Under California’s Revenue and Taxation Code §23101(a), “doing business” includes “actively engaging in any transaction for the purpose of financial or pecuniary gain or profit.” California imposes a franchise tax on companies actively “doing business” within the state. The FTB determined that Jali was actively doing business in California solely based on Jali’s membership interest in Bullseye. The FTB argued that in light of the Swart Enterprises, Inc. v. Franchise Tax Board (Swart) opinion, “doing business” is dependent on the size of the taxpayer’s membership interest. The FTB contended that 0.2 percent was the threshold between actively and passively doing business.
On appeal, both Jali and the FTB relied on the facts of Swart to support their respective positions. In Swart, the appeals court held that passively holding a 0.2 percent ownership interest with no right of control didn’t constitute doing business in California within the meaning of California Revenue and Taxation Code §23101(a).
The FTB distinguished the facts of the present case from Swart, stating that because Jali’s 4.75 percent ownership interest in Bullseye exceeded the 0.2 percent threshold, Jali was considered to be actively doing business in California.
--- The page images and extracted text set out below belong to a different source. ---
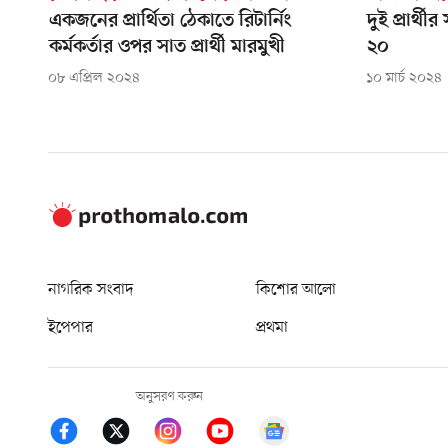
একজনের প্রার্থিতা ঠেকাতে রিটার্নিং
দুই প্রার্থ
কর্মকর্তার ওপর সাত প্রার্থী মারমুখী
২০
০৮ এপ্রিল ২০২৪
১০ মার্চ ২০২৪
নাগরিক সংবাদ
কিশোর আলো
ইপেপার
প্রথমা
অনুসরণ করুন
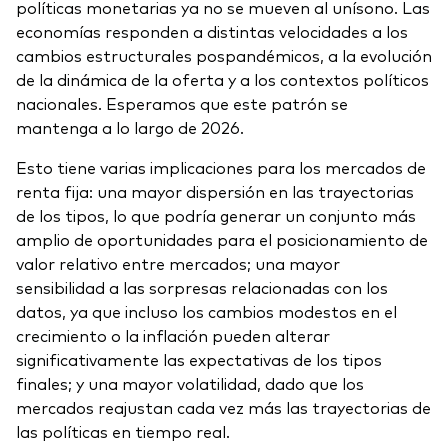
políticas monetarias ya no se mueven al unísono. Las
economías responden a distintas velocidades a los
cambios estructurales pospandémicos, a la evolución
de la dinámica de la oferta y a los contextos políticos
nacionales. Esperamos que este patrón se
mantenga a lo largo de 2026.
Esto tiene varias implicaciones para los mercados de
renta fija: una mayor dispersión en las trayectorias
de los tipos, lo que podría generar un conjunto más
amplio de oportunidades para el posicionamiento de
valor relativo entre mercados; una mayor
sensibilidad a las sorpresas relacionadas con los
datos, ya que incluso los cambios modestos en el
crecimiento o la inflación pueden alterar
significativamente las expectativas de los tipos
finales; y una mayor volatilidad, dado que los
mercados reajustan cada vez más las trayectorias de
las políticas en tiempo real.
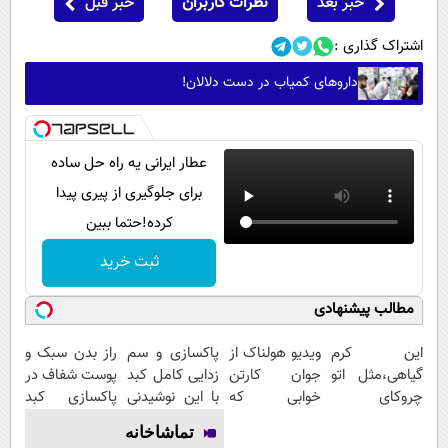
خبر بعد
نظرات کاربران
خبر قبل
اشتراک گذاری :
داروهای کمیاب در دست دلالان!
عطار ایرانی یه راه حل ساده
برای جلوگیری از پیری پیدا
کرده!حتما ببین
ثبت خرید
مطالب پیشنهادی
این کرم
ویدیو هولناک از
پاکسازی و سم
راز بدن سبک و
گیاهی،مثل اتو
جوان کارتن
زدایی کامل کبد
پوست شفاف در
چروکای
خوابی که
با این نوشیدنی
پاکسازی کبد
پوستتوصاف
میلیاردر شد.
گیاهی55%تخفیف
نهفته است!
تماشاخانه
میکنه!50%تخفیف
آموزش رایگان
The FTB’s argument relied exclusively on one line from the Swart opinion: “We conclude Swart was not doing business in California based solely on its minority ownership interest.” The FTB interpreted this statement to mean that actively doing business in California is entirely based on the size of the taxpayer’s membership interest.
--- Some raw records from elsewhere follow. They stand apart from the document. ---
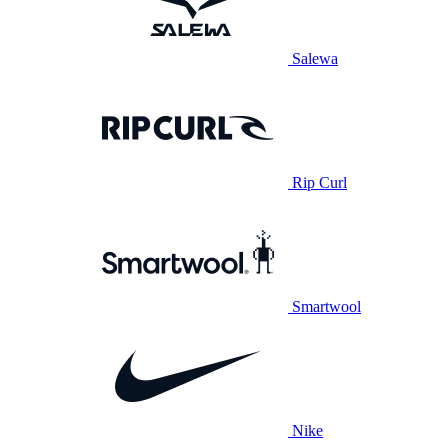
Salewa
Rip Curl
Smartwool
Nike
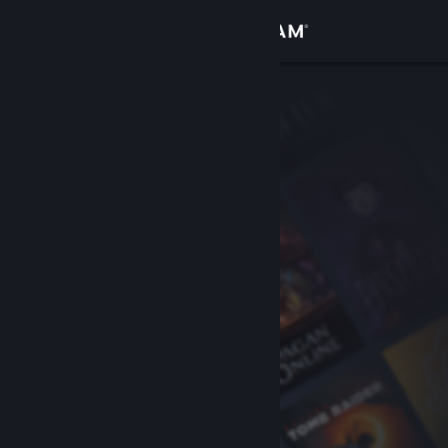
Bejelentkezés
Áruház
Közösség
Névjegy
Támogatás
Nyelvváltás
A Steam mobilalkalmazás beszerzése
Asztali weboldalra váltás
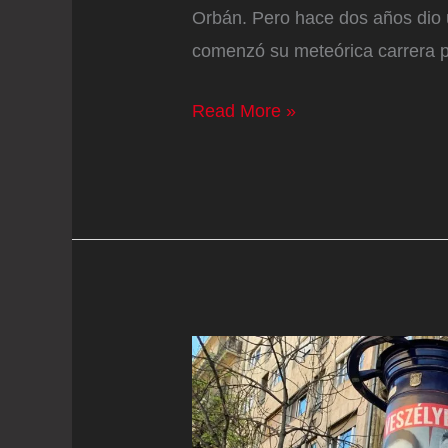
Orbán. Pero hace dos años dio u
comenzó su meteórica carrera p
Péter
Read More »
Magyar,
el
hombre
que
admiraba
a
Orbán
y
acabó
con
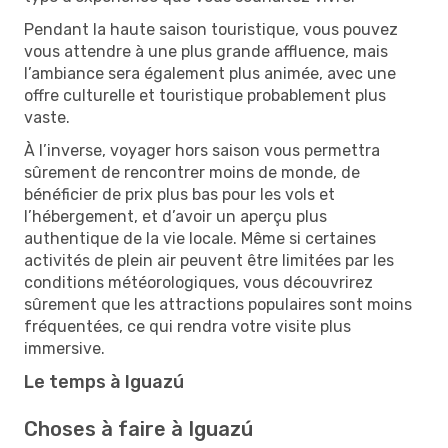
Pendant la haute saison touristique, vous pouvez
vous attendre à une plus grande affluence, mais
l’ambiance sera également plus animée, avec une
offre culturelle et touristique probablement plus
vaste.
À l’inverse, voyager hors saison vous permettra
sûrement de rencontrer moins de monde, de
bénéficier de prix plus bas pour les vols et
l’hébergement, et d’avoir un aperçu plus
authentique de la vie locale. Même si certaines
activités de plein air peuvent être limitées par les
conditions météorologiques, vous découvrirez
sûrement que les attractions populaires sont moins
fréquentées, ce qui rendra votre visite plus
immersive.
Le temps à Iguazú
Choses à faire à Iguazú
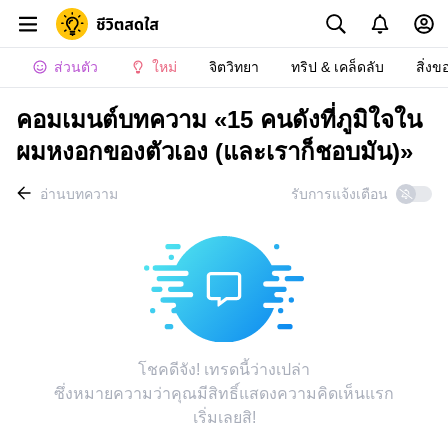
ส่วนตัว
ใหม่
จิตวิทยา
ทริป & เคล็ดลับ
สิ่งข
คอมเมนต์บทความ «15 คนดังที่ภูมิใจใน
ผมหงอกของตัวเอง (และเราก็ชอบมัน)»
อ่านบทความ
รับการแจ้งเตือน
โชคดีจัง! เทรดนี้ว่างเปล่า
ซึ่งหมายความว่าคุณมีสิทธิ์แสดงความคิดเห็นแรก
เริ่มเลยสิ!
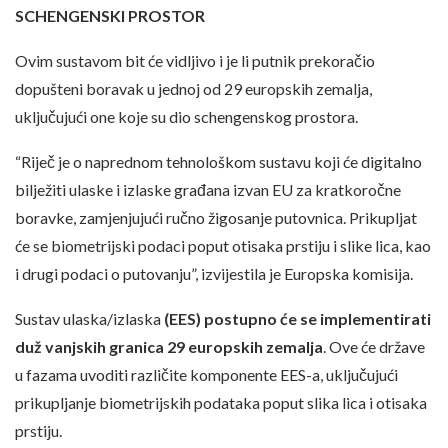
SCHENGENSKI PROSTOR
Ovim sustavom bit će vidljivo i je li putnik prekoračio
dopušteni boravak u jednoj od 29 europskih zemalja,
uključujući one koje su dio schengenskog prostora.
“Riječ je o naprednom tehnološkom sustavu koji će digitalno
bilježiti ulaske i izlaske građana izvan EU za kratkoročne
boravke, zamjenjujući ručno žigosanje putovnica. Prikupljat
će se biometrijski podaci poput otisaka prstiju i slike lica, kao
i drugi podaci o putovanju”, izvijestila je Europska komisija.
Sustav ulaska/izlaska
(EES) postupno će se implementirati
duž vanjskih granica 29 europskih zemalja
. Ove će države
u fazama uvoditi različite komponente EES-a, uključujući
prikupljanje biometrijskih podataka poput slika lica i otisaka
prstiju.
Jali also relied on Swart to support its argument by comparing facts that mirrored those from Swart. Jali indicated that Bullseye was a manager-managed LLC, and Jali wasn’t one of the elected directors, didn’t have any management authority and wasn’t personally liable for Bullseye’s debts or liabilities. Similar to the argument in Swart, Jali established they were more like a limited partner or a passive investor than a general partner.
The OTA rejected the FTB’s argument and ruled in Jali’s favor. The OTA disagreed that Swart created a bright-line rule that a specific amount of membership interest was the sole factor in distinguishing between passive and active ownership in an LLC. Instead, the OTA took a holistic approach to consider all relevant factors regarding the relationship between the member and the LLC, including factual inquiries into the management type of the LLC, whether the member holds a nonmanaging member interest and whether the member is actively involved with the business decisions. The OTA stated that while Jali’s ownership interest is greater than the ownership interest in Swart, both are still minority interests and there was no evidence Jali was actively engaged in Bullseye’s business activities. The OTA’s reasoning parallels that found in “In the Matter of the Appeal of Satview Broadband, Ltd.,” issued September 25, 2018. There, under similar facts but with a 25 percent interest, the OTA held in favor of the taxpayer.